Professor Mahmood Mamdani of Columbia University (one of the world’s leading experts on contemporary Africa), says of this: “There is a concerted attempt being made to shift the political control of any intervention force inside Darfur from inside Africa to outside Africa”. In other words, the U.S. and Europe are eager to control the dynamics of what happens in Africa and not allow an indigenous, inter-state agency to gain either the experience this would provide or the respect it would gain if it succeeds. The African Union has been undermined so that only the U.S. can appear as the savior of the beleaguered people of Darfur, and elsewhere.
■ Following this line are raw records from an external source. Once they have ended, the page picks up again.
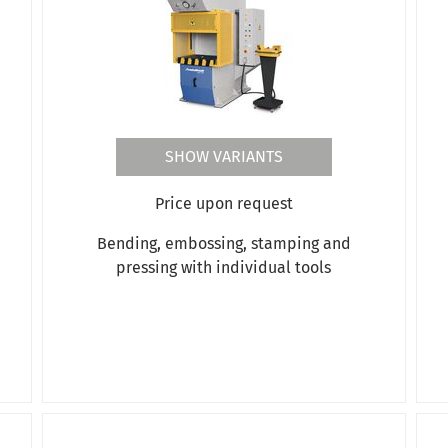
SHOW VARIANTS
Price upon request
Bending, embossing, stamping and
pressing with individual tools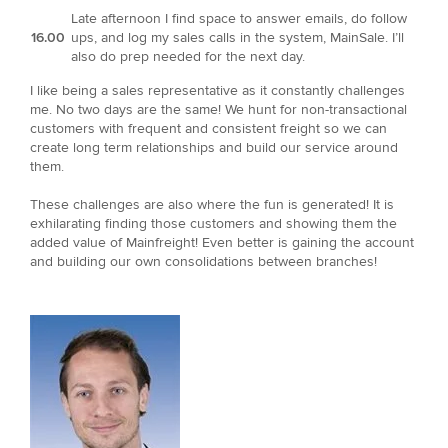
Late afternoon I find space to answer emails, do follow
16.00
ups, and log my sales calls in the system, MainSale. I’ll
also do prep needed for the next day.
I like being a sales representative as it constantly challenges
me. No two days are the same! We hunt for non-transactional
customers with frequent and consistent freight so we can
create long term relationships and build our service around
them.
These challenges are also where the fun is generated! It is
exhilarating finding those customers and showing them the
added value of Mainfreight! Even better is gaining the account
and building our own consolidations between branches!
Meanwhile, it suits the U.S. that the campaigns to save the people of Darfur concentrate on the role of China and on what is often framed as an “Arab” assault on “Africans.” The Save Darfur Coalition in the U.S., for instance, has a report on the “Deadly Partnership” between Sudan and China but says nothing of the role of the U.S. in undermining the African Union’s attempts. The Coalition is more sophisticated than can fit into the Arab-African stereotypes, but its members include groups that are less careful (the Vishwa Hindu Parishad of America, for instance, is an organizational member; it has not yet tried to distance itself from its parent organization’s role in the Gujarat pogroms).
The Save Darfur Coalition, which is the largest U.S. umbrella organization, was formed in 2004 through the work of the United States Holocaust Memorial Museum and the American Jewish World Service. People who have been motivated by the efforts of the group are aware of what is happening in Darfur. This is a worthwhile goal, particularly if it is able to bring a ceasefire and an eventual peace settlement in Darfur. But, the movement seems to have no viable strategy to do this beyond putting pressure on China and pleading with the U.S. government to take “tough” stands against Khartoum. The complexity on the ground is irrelevant.
The heads of the Save Darfur Coalition and the Genocide Intervention Network (set up by the Center for American Progress) are all liberal Democrats who played some kind of a role in the Bill Clinton administration. The Darfur campaign enables them to distance themselves from the excesses of the Bush regime and yet preserve an essential element of the Clinton foreign policy arsenal, “humanitarian intervention” (as in the Kosovo war of 1999). For that reason, these groups have begun to offer the slogan, “Out of Iraq and Into Darfur”.
seen any “out of iraq and into myanmar” placards yet?